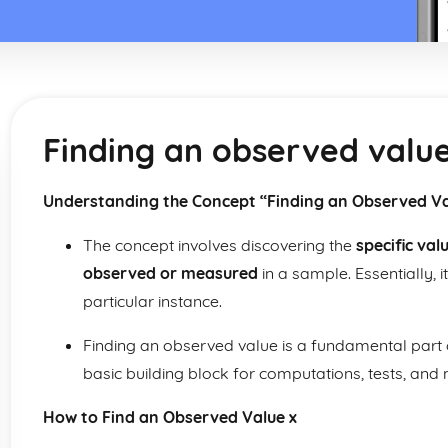
Finding an observed value
Understanding the Concept “Finding an Observed Va
The concept involves discovering the
specific val
observed or measured
in a sample. Essentially, i
particular instance.
Finding an observed value is a fundamental part
basic building block for computations, tests, and
How to Find an Observed Value x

DIRECTIONS: Copy the entries precisely, images excluded.

SOLUTION:
Finding an observed value
Understanding the Concept “Finding an Observed Va
The concept involves discovering the
specific val
observed or measured
in a sample. Essentially, i
particular instance.
Finding an observed value is a fundamental part
basic building block for computations, tests, and
How to Find an Observed Value x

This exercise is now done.